In relation to this reason, clinical practice guidelines (CPG) are required to determine which prenatal diagnosis method should be used. Although there are several CPGs already known in other countries, those in Korea have not yet been properly developed. Hence, the establishment of domestic CPGs on prenatal diagnosis tests can promote national health by reducing unnecessary invasive tests and parental anxiety due to incorrect information. In addition, this CPG can be used as a basis for establishing an effective prenatal management system at the government level and for overcoming low birth rate. Furthermore, it can be utilized as basic research data for the development of a new prenatal diagnosis method for effective prenatal care.

After reviewing the guidelines developed in other countries that have already been universalized previously, the establishment of a new clinical question is considered insignificant. Rather, the development of medical guidelines that combine recommendations and contents based on high-quality CPGs in other countries will be advantageous. Therefore, a CPG for invasive diagnostic testing was developed using the adaptation process.

METHODS

Process of guideline development

After reviewing the existing guidelines in other countries, the Korean CPG on invasive diagnostic testing (https://www.guideline.or.kr/evaluation/sub2.php) was developed using the adaptation process.

Establishment of a CPG committee

The working committee was organized by the Korean Society for Maternal Fetal Medicine (KSMFM). To define key questions for CPG, the committee comprised 12 maternal fetal medicine specialists and 11 methodology experts from medical schools and hospitals. Moreover, they conducted planning, guideline search, selection of key clinical questions, guideline assessment, selection, and adaptation to develop the guidelines.

Process of CPG development

1) Guideline search

PubMed, Embase (Elsevier version), and Cochrane Library were explored to collect all types of published CPG. Previous studies on invasive prenatal testing for fetal chromosome abnormalities were searched using the following key words: ‘practice guidelines,’ ‘guidelines,’ ‘recommendation,’ ‘level of evidence,’ and ‘evidence grade.’ CPGs without recommendations, those that are outdated, those with unrelated topic, or those with missing data were excluded. After further elimination of duplicates, 41 guidelines were finally selected for review.

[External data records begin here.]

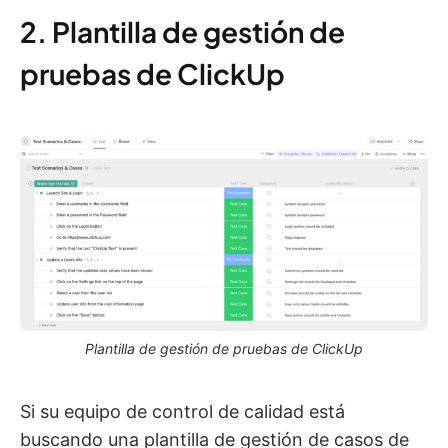
2. Plantilla de gestión de
pruebas de ClickUp
Plantilla de gestión de pruebas de ClickUp
Si su equipo de control de calidad está
buscando una plantilla de gestión de casos de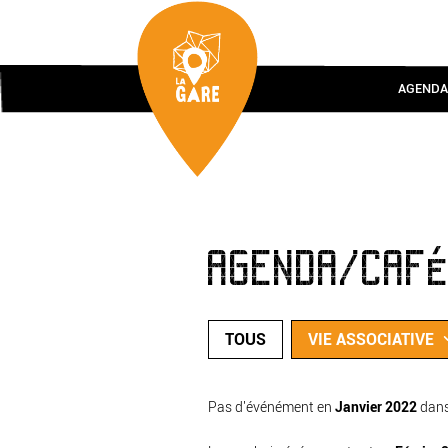
AGENDA
AGENDA/CAF
TOUS
VIE ASSOCIATIVE
Pas d'événément en
Janvier 2022
dan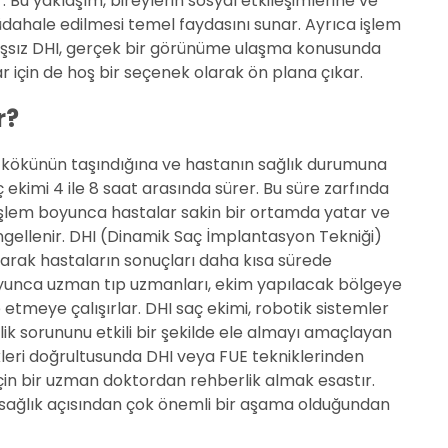
dir. Bu yaklaşım, bireylerin sosyal etkileşimlerine ve
ahale edilmesi temel faydasını sunar. Ayrıca işlem
Tıraşsız DHI, gerçek bir görünüme ulaşma konusunda
ar için de hoş bir seçenek olarak ön plana çıkar.
r?
ç kökünün taşındığına ve hastanın sağlık durumuna
ç ekimi 4 ile 8 saat arasında sürer. Bu süre zarfında
ir. İşlem boyunca hastalar sakin bir ortamda yatar ve
engellenir. DHI (Dinamik Saç İmplantasyon Tekniği)
ayarak hastaların sonuçları daha kısa sürede
yunca uzman tıp uzmanları, ekim yapılacak bölgeye
 etmeye çalışırlar. DHI saç ekimi, robotik sistemler
ik sorununu etkili bir şekilde ele almayı amaçlayan
vkleri doğrultusunda DHI veya FUE tekniklerinden
çin bir uzman doktordan rehberlik almak esastır.
el sağlık açısından çok önemli bir aşama olduğundan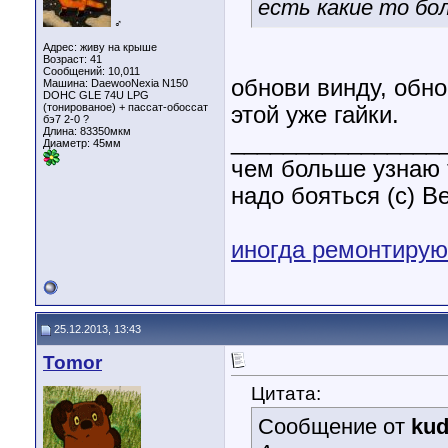
есть какие то бо
♂
Адрес: живу на крыше
Возраст: 41
Сообщений: 10,011
обнови винду, обно
Машина: DaewooNexia N150
DOHC GLE 74U LPG
(тонированое) + пассат-обоссат
этой уже гайки.
бэ7 2-0 ?
Длина:
83350мкм
________________
Диаметр:
45мм
чем больше узнаю 
надо бояться (с) B
иногда ремонтирую
25.12.2013, 13:43
Tomor
Цитата:
Сообщение от
kud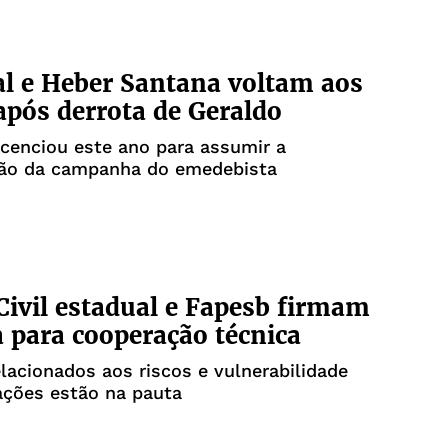
al e Heber Santana voltam aos
após derrota de Geraldo
icenciou este ano para assumir a
ão da campanha do emedebista
Civil estadual e Fapesb firmam
a para cooperação técnica
lacionados aos riscos e vulnerabilidade
ações estão na pauta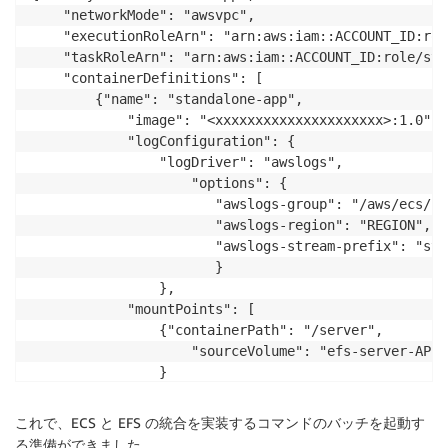
    "networkMode": "awsvpc",

    "executionRoleArn": "arn:aws:iam::ACCOUNT_ID:rol
    "taskRoleArn": "arn:aws:iam::ACCOUNT_ID:role/sta
    "containerDefinitions": [

        {"name": "standalone-app",

            "image": "<xxxxxxxxxxxxxxxxxxxxx>:1.0",

            "logConfiguration": {

                "logDriver": "awslogs",

                    "options": {

                       "awslogs-group": "/aws/ecs/st
                       "awslogs-region": "REGION",

                       "awslogs-stream-prefix": "sta
                       }

                },

            "mountPoints": [

                {"containerPath": "/server",

                    "sourceVolume": "efs-server-AP"

                }

            ]

        }

これで、ECS と EFS の統合を実装するコマンドのバッチを起動す
    ],

る準備ができました。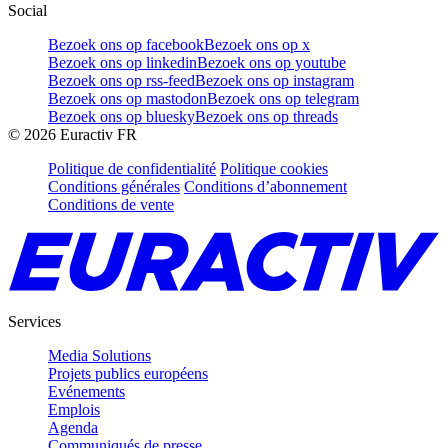
Social
Bezoek ons op facebook
Bezoek ons op x
Bezoek ons op linkedin
Bezoek ons op youtube
Bezoek ons op rss-feed
Bezoek ons op instagram
Bezoek ons op mastodon
Bezoek ons op telegram
Bezoek ons op bluesky
Bezoek ons op threads
©
2026
Euractiv FR
Politique de confidentialité
Politique cookies
Conditions générales
Conditions d’abonnement
Conditions de vente
Services
Media Solutions
Projets publics européens
Evénements
Emplois
Agenda
Communiqués de presse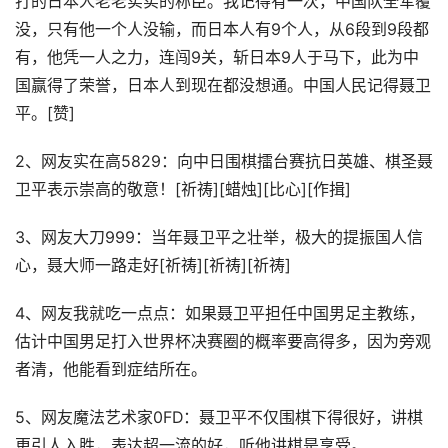
打的日本人老老实实的称臣。我记得有一次，中国队全军覆
没，只有他一个人没输，而日本人有9个人，从6段到9段都
有，他凭一人之力，连闯9关，斩日本9人于马下，此为中
国赢得了荣誉，日本人到现在都没想通。中国人民记得聂卫
平。[赞]
2、网友实在高5829：向中日围棋擂台赛抗日英雄、棋圣聂
卫平表示崇高的敬意！[祈祷][蜡烛][比心][作揖]
3、网友大刀999：当年聂卫平之壮举，极大的提振国人信
心，聂大师一路走好[祈祷][祈祷][祈祷]
4、网友我就吃一点点：如果聂卫平担任中国男足主教练，
估计中国男足打入世界杯决赛圈的概率要高得多，因为旁观
者清，他能看到症结所在。
5、网友魔法艺术家0FD：聂卫平不仅围棋下得很好，讲棋
更引人入胜，表达超一流的好，听他讲棋是享受。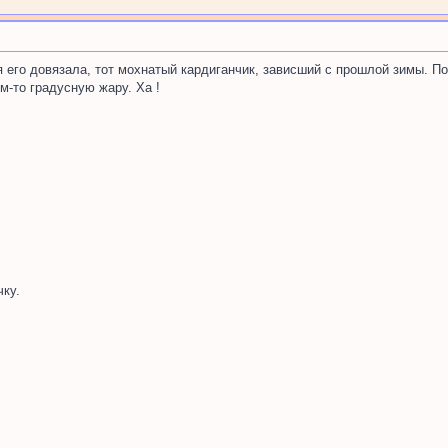
я его довязала, тот мохнатый кардиганчик, зависший с прошлой зимы. По
м-то градусную жару. Ха !
ку.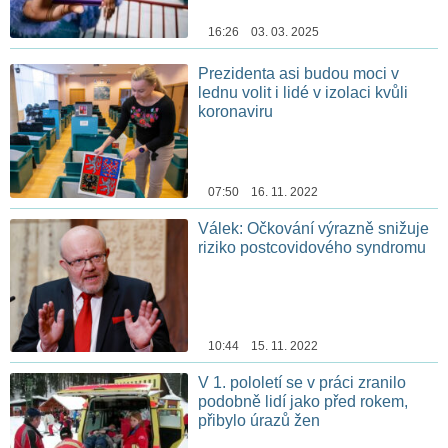
16:26 03. 03. 2025
Prezidenta asi budou moci v
lednu volit i lidé v izolaci kvůli
koronaviru
07:50 16. 11. 2022
Válek: Očkování výrazně snižuje
riziko postcovidového syndromu
10:44 15. 11. 2022
V 1. pololetí se v práci zranilo
podobně lidí jako před rokem,
přibylo úrazů žen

2) Selection of key clinical questions

Initially, 12 key questions were tentatively selected based on the needs and public opinion of clinicians. The importance and urgency of the key questions were assessed using a 5-point Likert scale. Those rated as ≥ 4 by > 90% of the respondents were included as key questions according to the modified Delphi method, which was described in previous studies.5 Multiple repeat surveys have reduced the key question from 12 to 11. The final question was edited and revised to ensure consistency and clarity of grammar.

3) Guideline assessment, selection and adaptation

To evaluate the quality of the selected guidelines, we used the Korean Appraisal of Guidelines for Research & Evaluation II (K-AGREE II), which was approved by the AGREE Research Trust.6 Fifteen existing guidelines have been identified as potentially suitable for adaptation. Based on the results of the K-AGREE II evaluation, a recommendation matrix with 15 final guidelines was prepared. The recommendations for 11 major questions were compiled based on the guidelines selected by three authors.

4) Additional search of evidence

The references were reviewed based on the selected guidelines to assess the level of evidence.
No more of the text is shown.